Is Tree Loss Linked to Mortality

The unfortunate loss of 100 million ash trees to the emerald ash borer, an invasive pest from Asia, has provided a unique opportunity to deepen scientific understanding of the link between trees and public health.

After an analysis of 18 years of data from 1,296 counties in 15 states, the lead researcher, Dr. Geoffrey Donovan announced that “Americans living in areas infested by this insect suffered from an additional 15,000 deaths from cardiovascular disease and 6,000 more deaths from lower respiratory disease compared to uninfected areas.”

The pattern was consistent across variables such as race, income and education, but more research will be needed to determine the specific cause.

In fact, the mortality rates were highest in wealthier counties, probably because tree canopy often correlates with household income.

After being discovered in Detroit in 2002, the imported pest has swept through 22 species of North American ash virtually killing all of the trees it infests.

A researcher for the U.S. Forest Service, Donovan conducted the analysis in collaboration with scientists at the National Institute of Standards and Technology, Drexel University and other USFS research stations in various parts of the country.

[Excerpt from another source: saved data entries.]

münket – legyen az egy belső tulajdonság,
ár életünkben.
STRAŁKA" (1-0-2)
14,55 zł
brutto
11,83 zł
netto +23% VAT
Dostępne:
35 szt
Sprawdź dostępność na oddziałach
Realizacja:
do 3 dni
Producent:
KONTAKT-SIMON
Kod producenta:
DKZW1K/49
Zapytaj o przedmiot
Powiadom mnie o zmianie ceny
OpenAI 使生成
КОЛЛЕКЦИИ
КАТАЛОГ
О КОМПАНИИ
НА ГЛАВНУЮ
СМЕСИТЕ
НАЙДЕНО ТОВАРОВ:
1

The study is published in the February issue of The American Journal of Preventative Medicine.  While ash is not a large component of North Carolina forests overall, it is very popular in urban forests throughout the state, especially the component located on private property.

Trees have a proven economic value in providing scenic character and quality of place so essential to economic development.  They are also well documented sources of climate control, clean air and water, increased productivity, soil conservation, crime reduction, as well as better public health outcomes.

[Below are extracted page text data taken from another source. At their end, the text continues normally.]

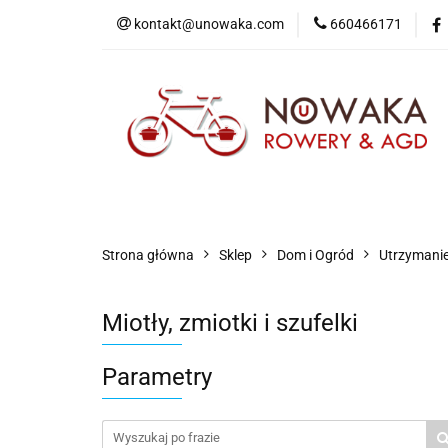
kontakt@unowaka.com
660466171
Wejdź do sklepu
O nas
Kontakt
Strona główna
Sklep
Dom i Ogród
Utrzymanie
Miotły, zmiotki i szufelki
Parametry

However, policy and lawmakers have seemed extremely slow to grasp the importance of forests.  In North Carolina, cities are replanting an average of only one tree for ever four that are removed and that is just counting the relatively small portion of urban forests located on city-owed property.

In Durham, NC where I live, officials are planting in an entire year what should be being planted each and every day to compensate for trees surrendered to impervious surface and development.

Ignoring overwhelming public opinion, state lawmakers recently gave out-of-state billboard companies permission to clear-cut $5 billion worth of publicly-owned trees along state roadways, ignoring tree ordinances in the cities and towns through which they pass.

Hopefully, it is only a matter of time before public policy will catch up with public opinion and the science documenting the incredible value of this component of green infrastructure.